┌─ Records for the task

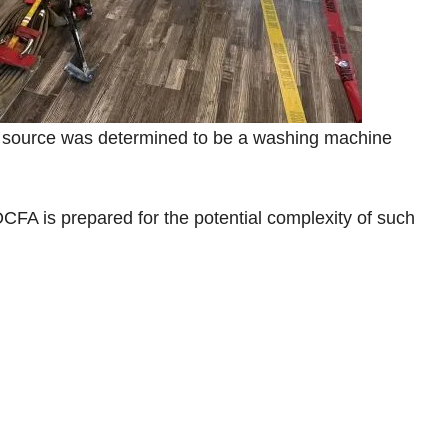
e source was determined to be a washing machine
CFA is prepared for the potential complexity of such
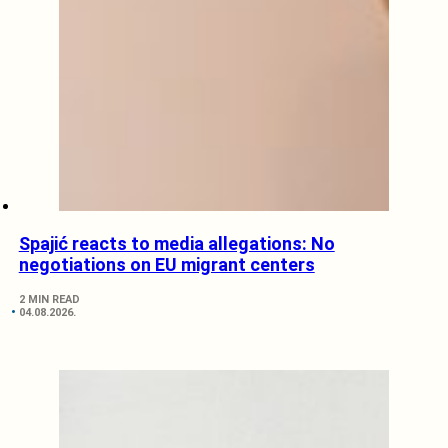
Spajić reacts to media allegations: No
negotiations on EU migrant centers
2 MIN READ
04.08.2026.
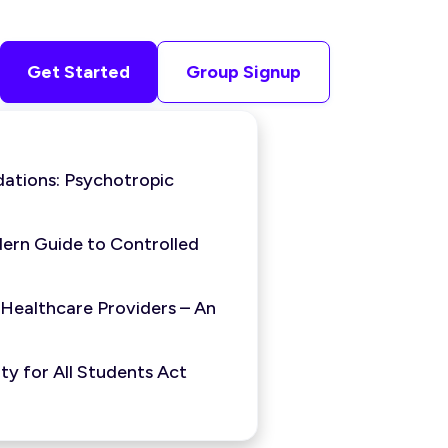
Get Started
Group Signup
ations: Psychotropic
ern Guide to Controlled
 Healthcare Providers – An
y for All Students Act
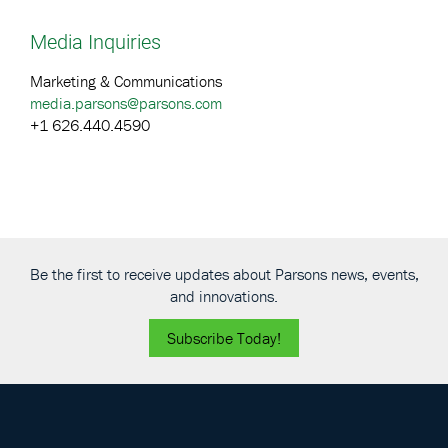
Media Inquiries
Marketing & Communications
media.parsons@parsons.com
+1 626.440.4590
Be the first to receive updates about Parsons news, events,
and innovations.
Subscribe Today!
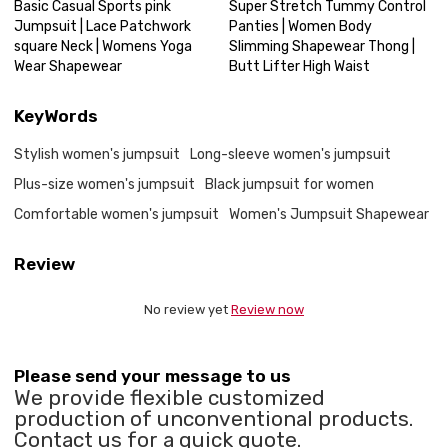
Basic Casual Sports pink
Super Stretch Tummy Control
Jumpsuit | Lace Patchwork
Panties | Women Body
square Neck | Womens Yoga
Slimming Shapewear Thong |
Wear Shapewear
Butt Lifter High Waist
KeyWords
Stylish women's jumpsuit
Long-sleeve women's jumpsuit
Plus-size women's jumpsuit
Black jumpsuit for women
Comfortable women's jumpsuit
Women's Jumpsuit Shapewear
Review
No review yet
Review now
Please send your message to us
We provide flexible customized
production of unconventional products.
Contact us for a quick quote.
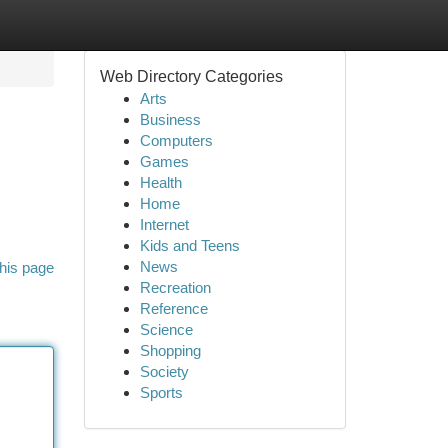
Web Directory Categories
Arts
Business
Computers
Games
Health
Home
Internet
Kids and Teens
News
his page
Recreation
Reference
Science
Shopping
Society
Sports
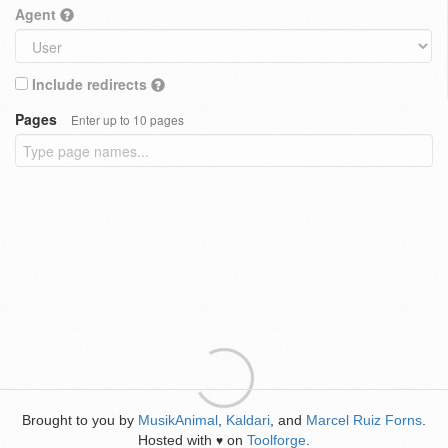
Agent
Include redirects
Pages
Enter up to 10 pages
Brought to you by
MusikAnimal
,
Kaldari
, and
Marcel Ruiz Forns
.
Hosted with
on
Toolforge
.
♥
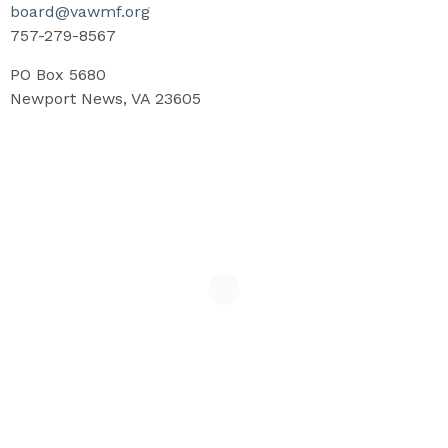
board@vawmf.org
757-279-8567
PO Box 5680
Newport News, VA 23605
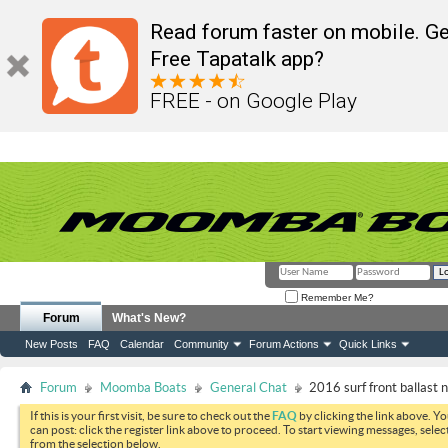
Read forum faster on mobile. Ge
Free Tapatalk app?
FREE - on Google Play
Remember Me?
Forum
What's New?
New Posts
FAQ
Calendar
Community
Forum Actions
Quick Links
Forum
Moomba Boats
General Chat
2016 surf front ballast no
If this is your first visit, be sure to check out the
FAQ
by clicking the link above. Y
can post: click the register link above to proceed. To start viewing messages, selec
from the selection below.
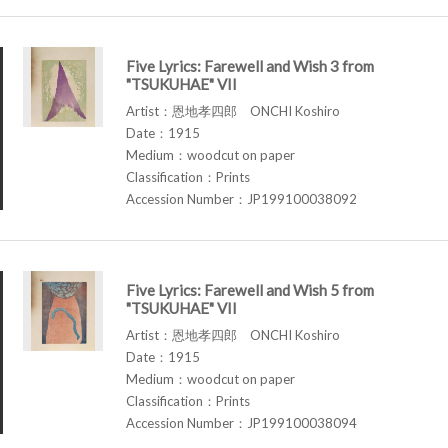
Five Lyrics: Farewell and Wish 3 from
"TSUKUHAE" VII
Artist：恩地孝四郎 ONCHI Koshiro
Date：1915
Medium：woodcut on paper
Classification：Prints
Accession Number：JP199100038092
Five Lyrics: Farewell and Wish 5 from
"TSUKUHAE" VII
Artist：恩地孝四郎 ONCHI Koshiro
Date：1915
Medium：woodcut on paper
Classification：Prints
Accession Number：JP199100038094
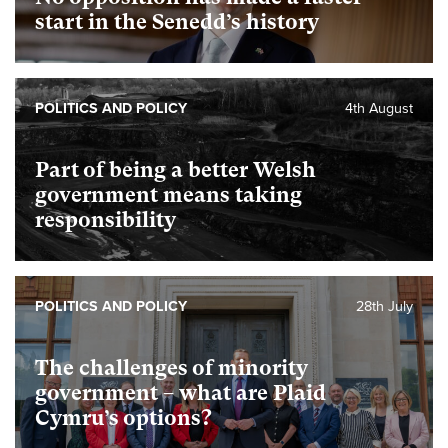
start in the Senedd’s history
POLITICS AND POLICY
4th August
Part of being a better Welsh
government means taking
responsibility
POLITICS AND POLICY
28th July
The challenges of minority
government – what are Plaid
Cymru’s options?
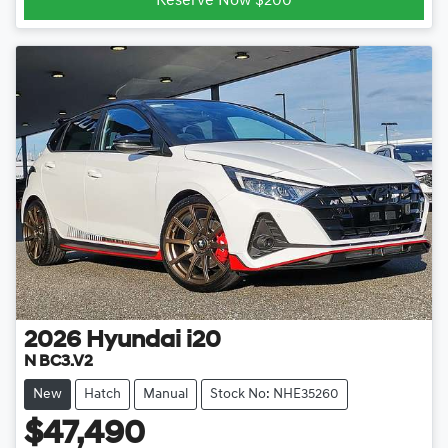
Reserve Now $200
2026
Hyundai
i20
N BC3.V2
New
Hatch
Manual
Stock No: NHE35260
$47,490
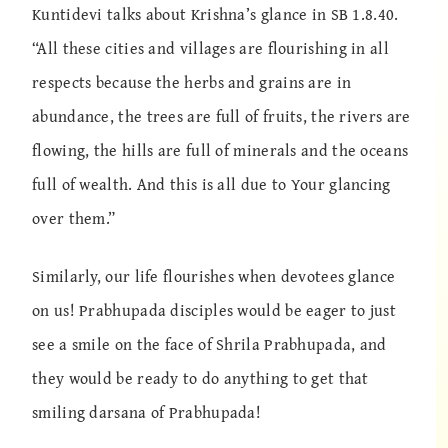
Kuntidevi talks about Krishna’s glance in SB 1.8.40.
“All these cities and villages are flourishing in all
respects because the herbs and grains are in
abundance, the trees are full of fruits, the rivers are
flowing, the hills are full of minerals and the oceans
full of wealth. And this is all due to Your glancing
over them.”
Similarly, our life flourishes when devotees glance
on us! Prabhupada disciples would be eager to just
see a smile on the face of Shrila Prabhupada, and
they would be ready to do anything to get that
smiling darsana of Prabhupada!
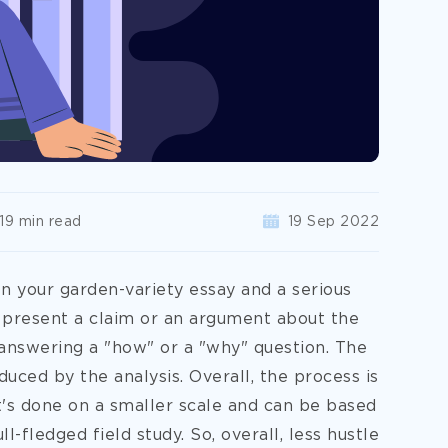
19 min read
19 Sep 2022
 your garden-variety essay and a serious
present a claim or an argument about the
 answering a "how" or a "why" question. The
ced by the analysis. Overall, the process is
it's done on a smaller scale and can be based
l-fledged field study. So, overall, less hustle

└─

◆ To do ◆
Would you please show every line of the material above that includes the string "Farewell"?

◆ Exercise solution ◆
Five Lyrics: Farewell and Wish 3 from
Five Lyrics: Farewell and Wish 5 from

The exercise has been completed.